GLAAD and Nielsen Panel at SXSW Doubles Down on Data to Serve LGBTQ Audiences


On the second day of SXSW 2023, Nielsen and GLAAD hosted the panel "How Will TV Evolve for the Queerest Generation Yet."

Stacie M. deArmas, Nielsen's SVP of Diverse Insights and Initiatives, moderated the discussion with panelists Nneka Onuorah, Emmy Award-Winning Director for Lizzo's Watch Out for the Big Grrrls, Brian Michael Smith, actor on FOX's 9-1-1 Lone Star, and Alex Schmider, film producer and GLAAD's Director of Transgender Representation. 

The conversation covered each of the three panelist's unique journeys in storytelling, motivated in many ways by the lack of representation for their own life experiences on screen.

Onuorah spoke about the impetus for directing her film Same Difference which was nominated for a GLAAD Media Award in 2015, commentating on the rigid gender roles and expectations lesbian women of color contend with even from within the community, while Smith spoke about his work as an educator encouraging young people to pursue their passions and, in doing so, recognized that meant he needed to commit to acting full-time.

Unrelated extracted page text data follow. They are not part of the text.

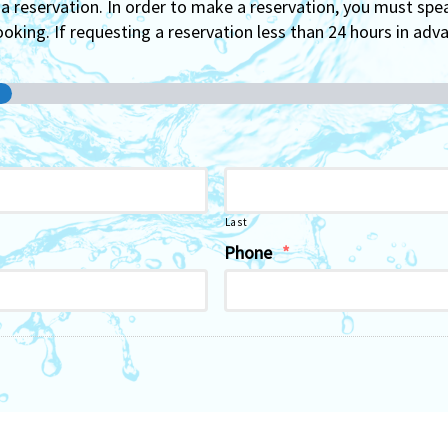
 reservation. In order to make a reservation, you must spe
oking. If requesting a reservation less than 24 hours in advan
Last
Phone
*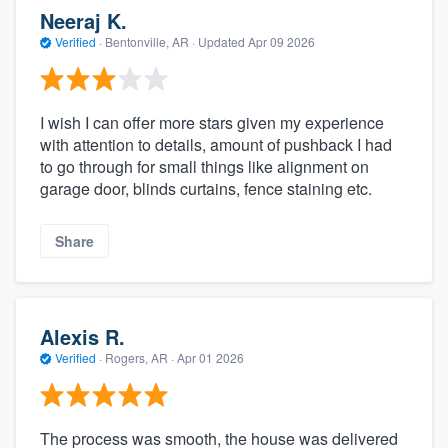
Neeraj K.
Verified
·
Bentonville, AR ·
Updated
Apr 09 2026
I wish I can offer more stars given my experience
with attention to details, amount of pushback I had
to go through for small things like alignment on
garage door, blinds curtains, fence staining etc.
Share
Alexis R.
Verified
·
Rogers, AR ·
Apr 01 2026
The process was smooth, the house was delivered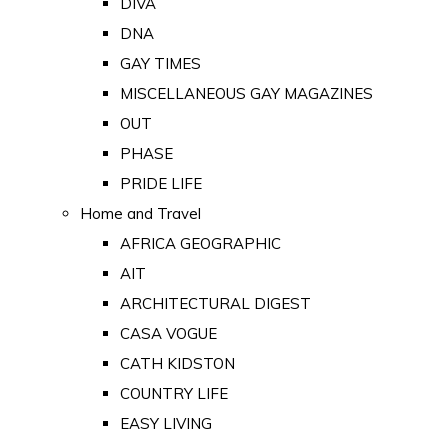
DIVA
DNA
GAY TIMES
MISCELLANEOUS GAY MAGAZINES
OUT
PHASE
PRIDE LIFE
Home and Travel
AFRICA GEOGRAPHIC
AIT
ARCHITECTURAL DIGEST
CASA VOGUE
CATH KIDSTON
COUNTRY LIFE
EASY LIVING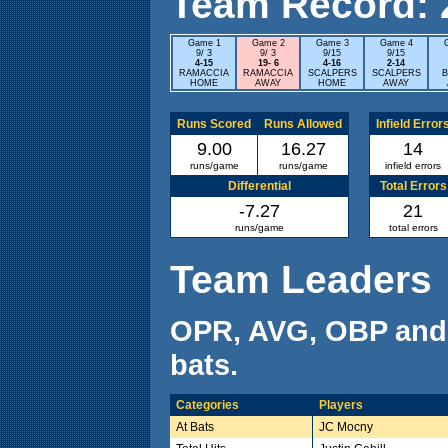
Team Record: 2 
Game 1
Game 2
Game 3
Game 4
9/ 3
9/ 3
9/15
9/15
4-15
19- 6
4-16
2-14
RAMACCIA
RAMACCIA
SCALPERS
SCALPERS
B
HOME
AWAY
HOME
AWAY
Runs Scored
Runs Allowed
Infield Error
9.00
16.27
14
runs/game
runs/game
infield errors
Differential
Total Errors
-7.27
21
runs/game
total errors
Team Leaders
OPR, AVG, OBP and
bats.
Categories
Players
At Bats
JC Mocny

Schmider described how both hypervisibility of certain narratives compared side-by-side with the invisibility of others informs how LGBTQ people feel about themselves and how the world views the community--audiences internalize the images they see and it takes work to unlearn misrepresentations. 

deArmas added that the industry should also be considering expectations from younger consumers from a business perspective, citing data Nielsen released in 2021, showcasing LGBTQ audiences (who make up 7.1% of the American population with about 20% of Gen Z as identifying as part of the community) as social media bellwethers, overindexing for "use of almost all digital content delivery platforms." 

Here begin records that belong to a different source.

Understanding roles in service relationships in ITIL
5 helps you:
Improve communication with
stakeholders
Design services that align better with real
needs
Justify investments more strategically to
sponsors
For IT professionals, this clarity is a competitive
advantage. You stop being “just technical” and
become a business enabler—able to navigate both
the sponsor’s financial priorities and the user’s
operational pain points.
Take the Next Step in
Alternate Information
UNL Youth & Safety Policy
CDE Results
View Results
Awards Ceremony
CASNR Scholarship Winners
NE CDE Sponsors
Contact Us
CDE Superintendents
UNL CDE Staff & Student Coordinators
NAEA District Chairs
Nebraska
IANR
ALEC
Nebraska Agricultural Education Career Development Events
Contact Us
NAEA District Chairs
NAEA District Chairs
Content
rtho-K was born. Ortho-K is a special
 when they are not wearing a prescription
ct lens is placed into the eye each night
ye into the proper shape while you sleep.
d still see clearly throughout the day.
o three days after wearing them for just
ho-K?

Schmider teased the next Where We Are on TV Report that will be released in the coming weeks from GLAAD which, year over year, evaluates the quantity and quality of LGBTQ stories on television, and reiterated that especially for young viewers, they expect to see the world they live in reflected in the content they consume which therefore includes LGBTQ people. 

The conversation also branched into the different personal introspections and approaches Onuorah, Smith, and Schmider take in their own projects, encouraging content creators and consumers to think and create critically with a mindfulness for how stories on television and across screens have real-world consequences on the communities portrayed. 

A thematic thread through the dialogue was about imagining outside stories seen before, even by LGBTQ people themselves, and not giving up simply because a story doesn't fit into a prescriptive studio mandate, familiar template, or preset LGBTQ story formula. 

Though the three panelists challenged the entertainment industry to take their culture shaping power into account when deciding on which stories get told and by who, they also spoke to the capability for creators to just go make work and not give up even when the stories they are championing are ahead of their time. 

The panel was attended by over a hundred people and was followed by a Q&A.